Yossarian was cold, too, and shivering uncontrollably. He felt goose pimples clacking all over him as he gazed down despondently at the grim secret Snowden had spilled all over the messy floor. It was easy to read the message in his entrails. Man was matter, that was Snowden’s secret. Drop him out a window and he’ll fall. Set fire to him and he’ll burn. Bury him and he’ll rot, like other kinds of garbage. The spirit gone, man is garbage. That was Snowden’s secret.

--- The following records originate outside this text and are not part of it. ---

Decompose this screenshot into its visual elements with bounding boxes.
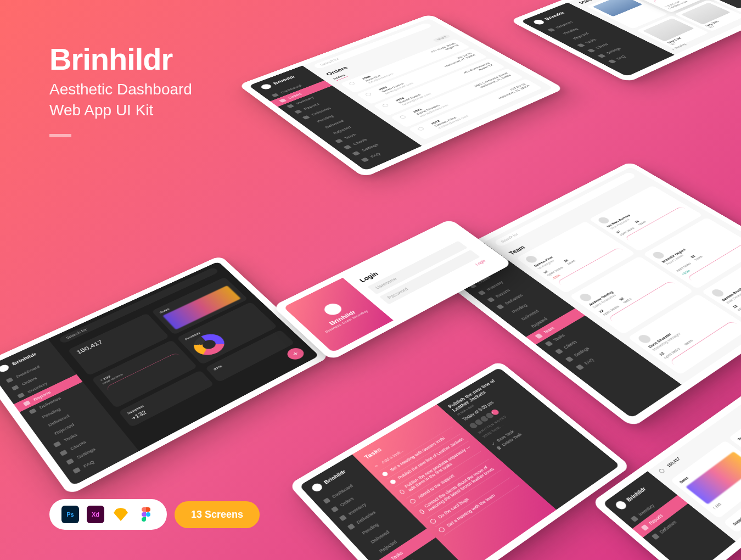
supplies-card: Supplies bbox=[723, 479, 741, 533]
logo-icon bbox=[321, 301, 345, 317]
sidebar-item-delivered[interactable]: Delivered bbox=[31, 397, 102, 436]
sidebar-item-tasks[interactable]: Tasks bbox=[372, 529, 435, 560]
order-row[interactable]: #572Damian Klined.kline@email.com123 6th… bbox=[408, 79, 542, 139]
screen-tasks: Brinhildr Dashboard Orders Inventory Del… bbox=[289, 361, 631, 560]
sidebar-item-tasks[interactable]: Tasks bbox=[44, 413, 115, 454]
sketch-icon bbox=[112, 506, 130, 523]
accent-bar bbox=[49, 134, 71, 137]
screen-inventory: Brinhildr Deliveries Pending Rejected Ta… bbox=[509, 0, 741, 82]
photoshop-icon: Ps bbox=[61, 506, 79, 523]
task-row[interactable]: Do the card bugs bbox=[427, 470, 510, 527]
svg-point-0 bbox=[146, 512, 150, 517]
product-card[interactable]: Wool Coat$27 bbox=[636, 15, 709, 48]
sidebar-item-rejected[interactable]: Rejected bbox=[37, 405, 108, 445]
sidebar-item-pending[interactable]: Pending bbox=[25, 389, 95, 428]
tools-pill: Ps Xd bbox=[49, 499, 167, 530]
sidebar-item-faq[interactable]: FAQ bbox=[63, 438, 134, 480]
supplies-card: Supplies+132 bbox=[119, 370, 214, 427]
badges-row: Ps Xd 13 Screens bbox=[49, 499, 260, 530]
sidebar-item-inventory[interactable]: Inventory bbox=[8, 367, 77, 404]
screens-count-badge: 13 Screens bbox=[175, 501, 260, 528]
sidebar-item-deliveries[interactable]: Deliveries bbox=[20, 382, 89, 420]
hero-block: Brinhildr Aesthetic DashboardWeb App UI … bbox=[49, 41, 192, 137]
logo-icon bbox=[0, 363, 10, 373]
sidebar-item-team[interactable]: Team bbox=[526, 309, 585, 345]
product-subtitle: Aesthetic DashboardWeb App UI Kit bbox=[49, 79, 192, 121]
sidebar-item-reports[interactable]: Reports bbox=[14, 374, 83, 412]
figma-icon bbox=[137, 506, 155, 523]
sidebar-item-settings[interactable]: Settings bbox=[57, 429, 128, 472]
delete-task-button[interactable]: 🗑 Delete Task bbox=[495, 414, 551, 451]
screen-orders: Brinhildr Dashboard Orders Inventory Rep… bbox=[238, 14, 564, 178]
team-member-card[interactable]: Dana SilvesterMarketing Manager12open ta… bbox=[628, 294, 741, 374]
screen-dashboard-dark: Brinhildr Dashboard Orders Inventory Rep… bbox=[0, 255, 330, 495]
sidebar-item-orders[interactable]: Orders bbox=[2, 360, 70, 396]
product-title: Brinhildr bbox=[49, 41, 192, 77]
task-row[interactable]: Set a meeting with the team bbox=[435, 478, 519, 535]
xd-icon: Xd bbox=[87, 506, 104, 523]
sidebar-item-clients[interactable]: Clients bbox=[50, 421, 121, 463]
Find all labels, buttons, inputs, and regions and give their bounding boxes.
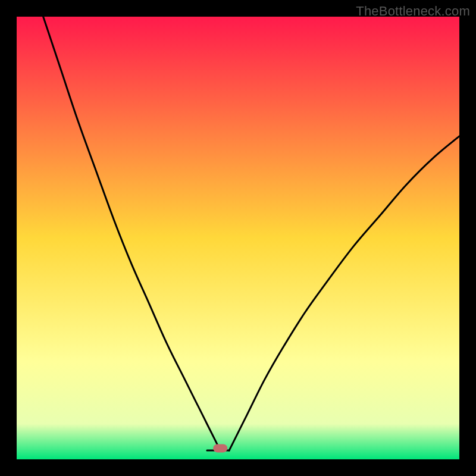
optimal-point-icon bbox=[213, 444, 227, 452]
chart-svg bbox=[17, 17, 459, 459]
chart-frame: TheBottleneck.com bbox=[0, 0, 476, 476]
optimal-marker bbox=[213, 444, 227, 452]
plot-area bbox=[17, 17, 459, 459]
watermark-label: TheBottleneck.com bbox=[356, 4, 470, 19]
gradient-background bbox=[17, 17, 459, 459]
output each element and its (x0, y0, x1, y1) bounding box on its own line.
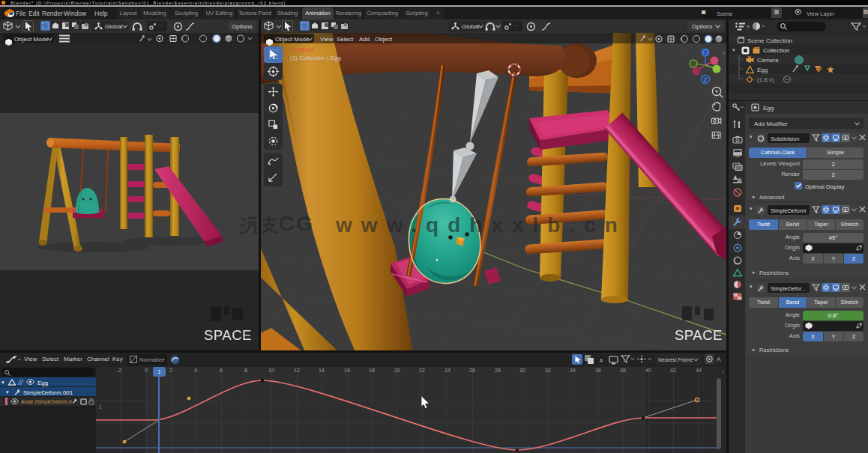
svg-text:Z: Z (704, 50, 708, 55)
svg-text:Z: Z (704, 77, 708, 82)
svg-text:A: A (600, 358, 603, 363)
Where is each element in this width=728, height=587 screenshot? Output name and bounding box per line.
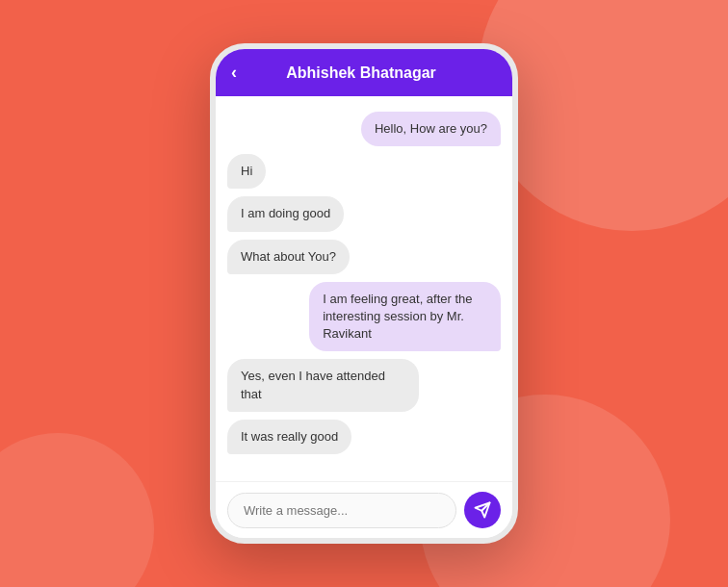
send-button[interactable] — [464, 492, 501, 528]
chat-header: ‹ Abhishek Bhatnagar — [216, 49, 512, 96]
message-bubble: Yes, even I have attended that — [227, 359, 419, 411]
chat-title: Abhishek Bhatnagar — [248, 64, 474, 82]
bg-blob-left — [0, 433, 154, 587]
phone-container: ‹ Abhishek Bhatnagar Hello, How are you?… — [210, 43, 518, 544]
message-bubble: I am doing good — [227, 196, 344, 231]
message-bubble: Hi — [227, 154, 266, 189]
message-input[interactable] — [227, 493, 456, 528]
message-bubble: I am feeling great, after the interestin… — [309, 282, 501, 352]
message-bubble: Hello, How are you? — [361, 112, 501, 146]
back-button[interactable]: ‹ — [231, 63, 237, 83]
input-area — [216, 481, 512, 538]
message-bubble: It was really good — [227, 420, 351, 454]
messages-list: Hello, How are you?HiI am doing goodWhat… — [216, 96, 512, 481]
send-icon — [474, 501, 491, 519]
message-bubble: What about You? — [227, 240, 350, 274]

For those who had doubts, rest assured, this is your father’s Army — the very same one that tormented Heller’s antihero in 1945. Today’s Yossarian is Staff Sgt. Georg-Andreas Pogany, who was formally accused of cowardice by the Army when he sought counseling “after he saw the body of an Iraqi man cut in half by American fire.”

Poor Pogany, cursed with the sanity of Yossarian: “He said he began shaking and vomiting and feared for his life. Soon … he had troubles sleeping and started suffering what he thought were panic attacks,” according to ABC News online.

The romantic myth is that boys grow into men by going through combat and seeing what Pogany saw. Maybe they do, if being a man means getting the shakes when you see other men turned into garbage.